🤖 AI Summary
This paper addresses the hypergraph pattern matching problem—efficiently enumerating all isomorphic embeddings of a query hypergraph in a data hypergraph. To overcome efficiency bottlenecks in existing approaches, we propose three core innovations: (1) intersection constraints—the first necessary and sufficient condition for embedding validation; (2) a compact candidate hyperedge space data structure enabling fine-grained pruning; and (3) a Match-and-Filter framework that interleaves matching and filtering via backtracking search, constraint propagation, and dynamic candidate space pruning. Experiments on real-world datasets demonstrate that our method reduces query latency by one to three orders of magnitude over state-of-the-art algorithms, significantly improving scalability and practical applicability.
📝 Abstract
A hypergraph is a generalization of a graph, in which a hyperedge can connect multiple vertices, modeling complex relationships involving multiple vertices simultaneously.
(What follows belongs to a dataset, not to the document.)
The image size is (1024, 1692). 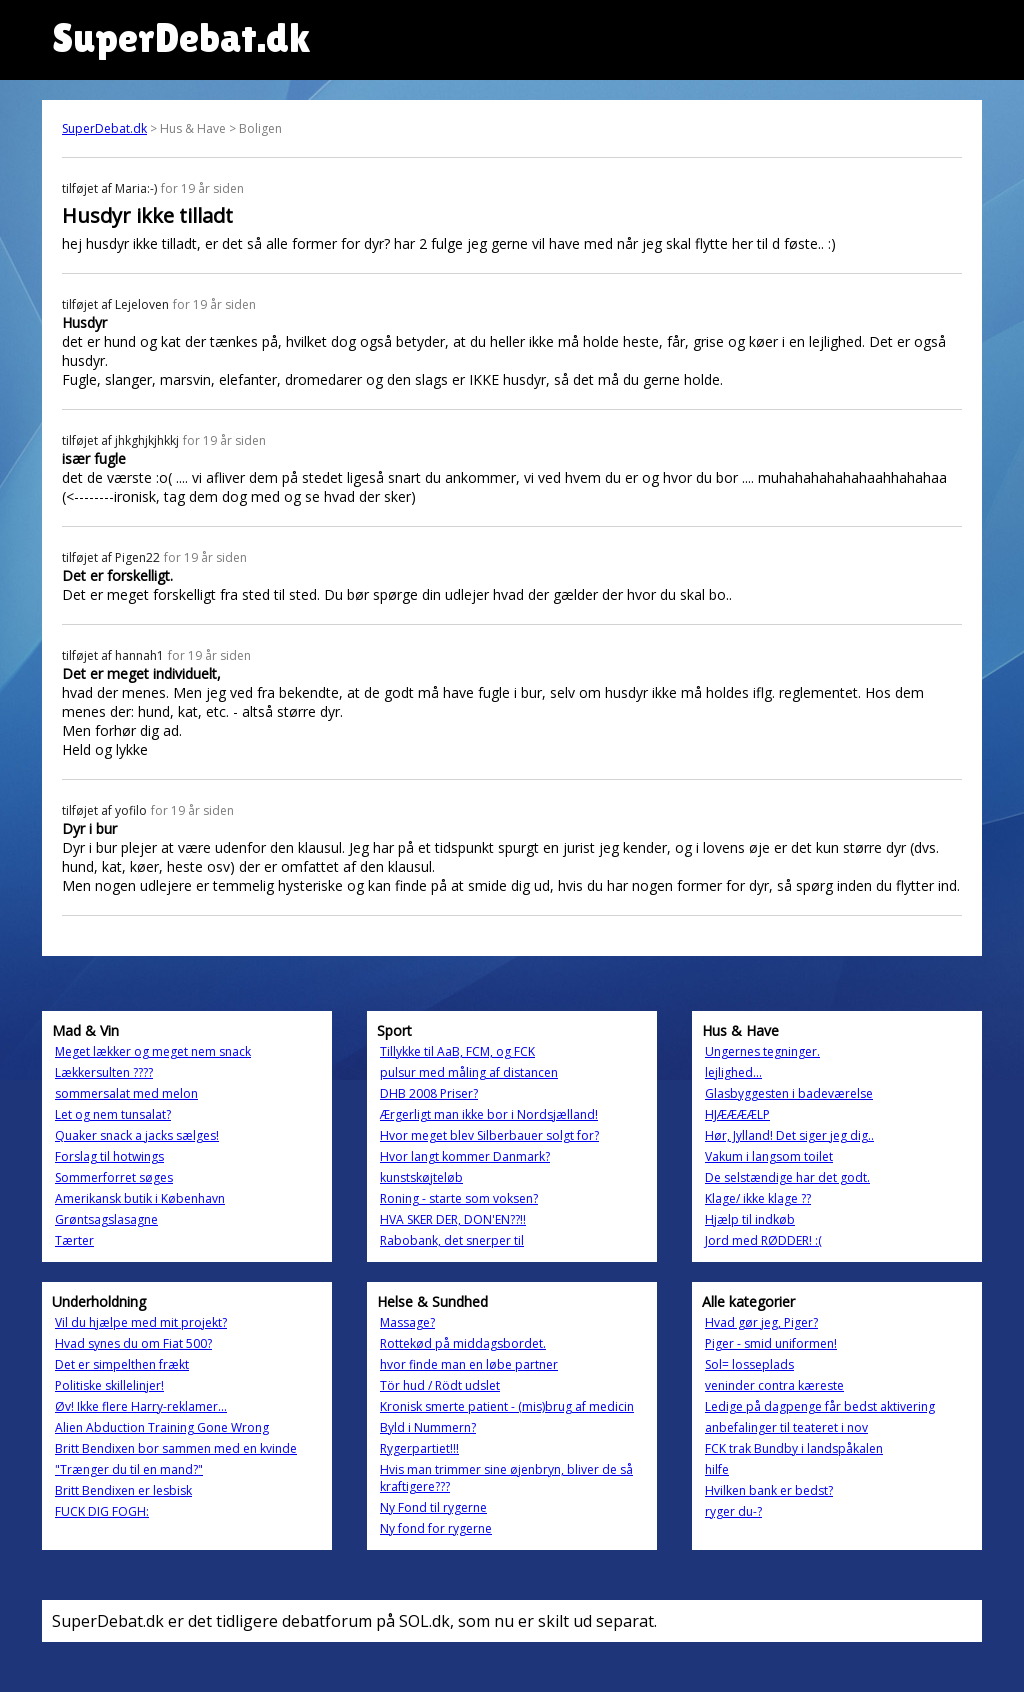 I want to click on Roning - starte som voksen?, so click(x=459, y=1198).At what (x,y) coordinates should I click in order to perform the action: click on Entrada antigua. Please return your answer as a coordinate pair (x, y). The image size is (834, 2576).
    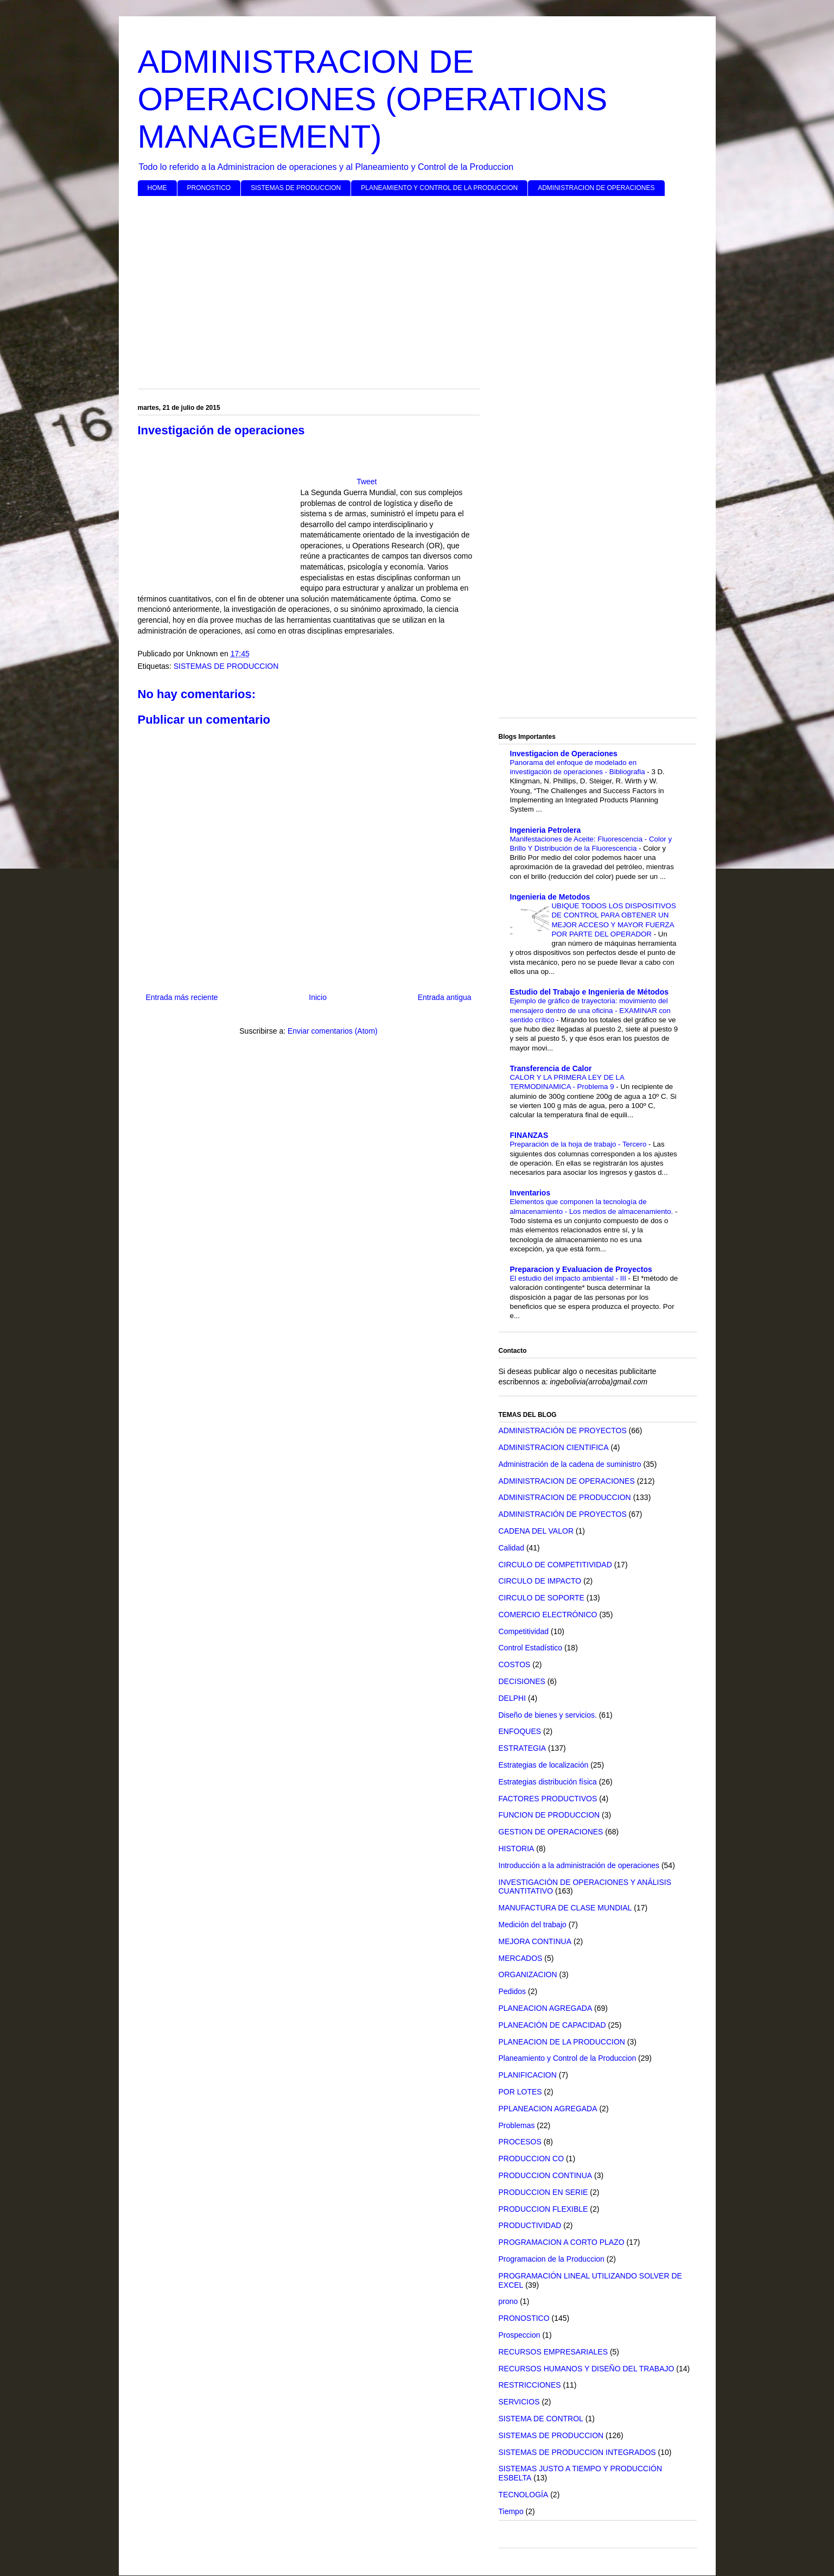
    Looking at the image, I should click on (445, 997).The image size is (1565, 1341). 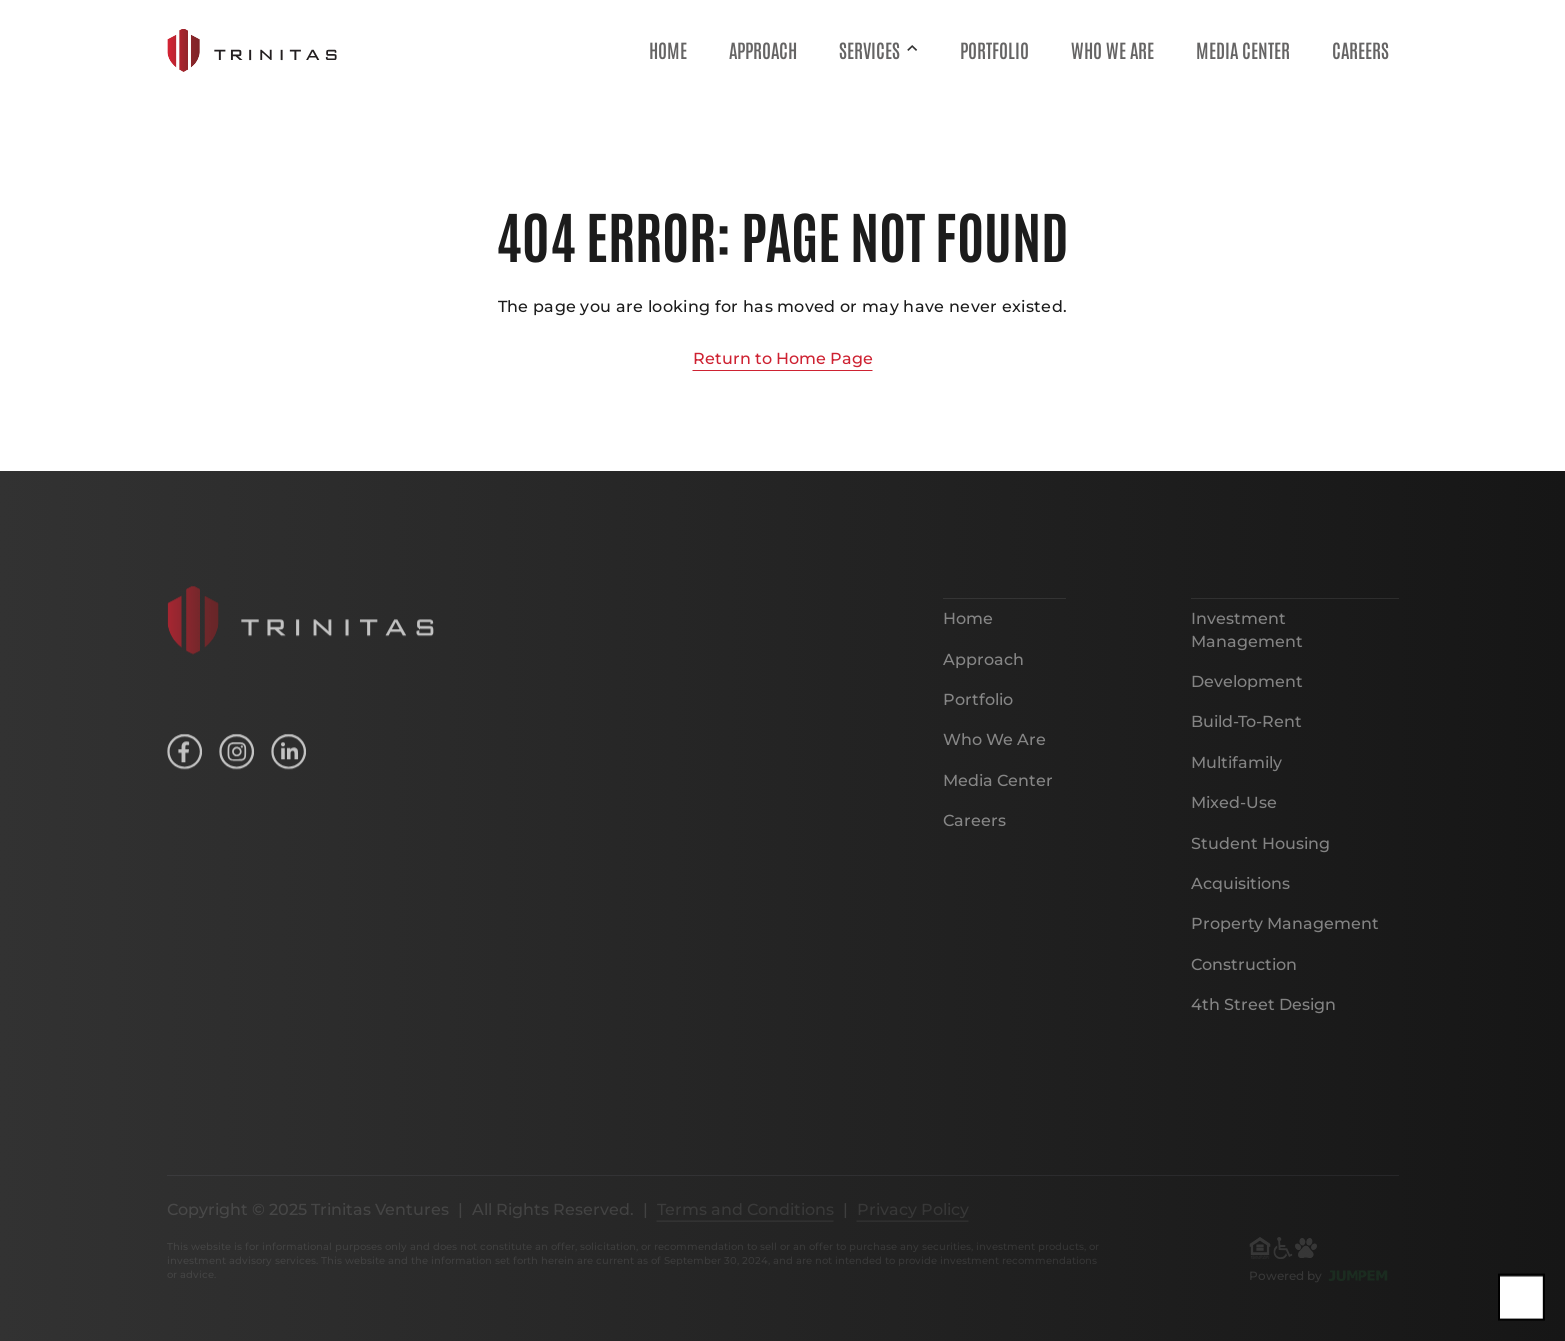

Hypergraph pattern matching, which is to find all isomorphic embeddings of a query hypergraph in a data hypergraph, is one of the fundamental problems. In this paper, we present a novel algorithm for hypergraph pattern matching by introducing (1) the intersection constraint, a necessary and sufficient condition for valid embeddings, which significantly speeds up the verification process, (2) the candidate hyperedge space, a data structure that stores potential mappings between hyperedges in the query hypergraph and the data hypergraph, and (3) the Match-and-Filter framework, which interleaves matching and filtering operations to maintain only compatible candidates in the candidate hyperedge space during backtracking. Experimental results on real-world datasets demonstrate that our algorithm significantly outperforms the state-of-the-art algorithms, by up to orders of magnitude in terms of query processing time.